* Supplied records

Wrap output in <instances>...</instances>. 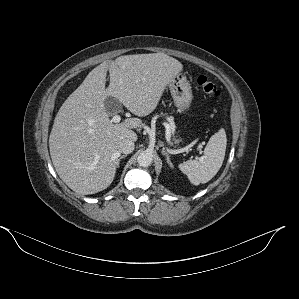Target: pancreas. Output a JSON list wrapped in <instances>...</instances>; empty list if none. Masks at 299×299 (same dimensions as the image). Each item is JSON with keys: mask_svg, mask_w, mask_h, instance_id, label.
Returning a JSON list of instances; mask_svg holds the SVG:
<instances>
[{"mask_svg": "<svg viewBox=\"0 0 299 299\" xmlns=\"http://www.w3.org/2000/svg\"><path fill=\"white\" fill-rule=\"evenodd\" d=\"M169 122H170V127H171V129H172V132H174L176 126H175V124H174V122H173V118H169ZM175 142H176V143H179L180 141H179L178 139H175Z\"/></svg>", "mask_w": 299, "mask_h": 299, "instance_id": "1", "label": "pancreas"}]
</instances>
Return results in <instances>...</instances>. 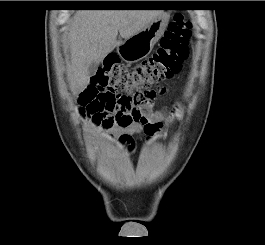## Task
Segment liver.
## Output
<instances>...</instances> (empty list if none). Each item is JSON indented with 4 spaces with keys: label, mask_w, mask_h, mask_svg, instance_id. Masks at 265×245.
Returning <instances> with one entry per match:
<instances>
[{
    "label": "liver",
    "mask_w": 265,
    "mask_h": 245,
    "mask_svg": "<svg viewBox=\"0 0 265 245\" xmlns=\"http://www.w3.org/2000/svg\"><path fill=\"white\" fill-rule=\"evenodd\" d=\"M160 10H79L71 22L67 41L70 63L67 66L69 87L74 95L82 92L90 82L88 67L101 62L121 41L138 33Z\"/></svg>",
    "instance_id": "1"
}]
</instances>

* Instructions for the task
Everything from the line containing "Segment liver." through the final line of the entries is to be written out exactly. No other lines belong in the answer.

* Result
Segment liver.
## Output
<instances>...</instances> (empty list if none). Each item is JSON indented with 4 spaces with keys: label, mask_w, mask_h, mask_svg, instance_id. Masks at 265×245.
Returning <instances> with one entry per match:
<instances>
[{
    "label": "liver",
    "mask_w": 265,
    "mask_h": 245,
    "mask_svg": "<svg viewBox=\"0 0 265 245\" xmlns=\"http://www.w3.org/2000/svg\"><path fill=\"white\" fill-rule=\"evenodd\" d=\"M160 10H79L71 22L67 41L70 63L67 66L69 87L74 95L82 92L90 82L88 67L101 62L121 41L138 33Z\"/></svg>",
    "instance_id": "1"
}]
</instances>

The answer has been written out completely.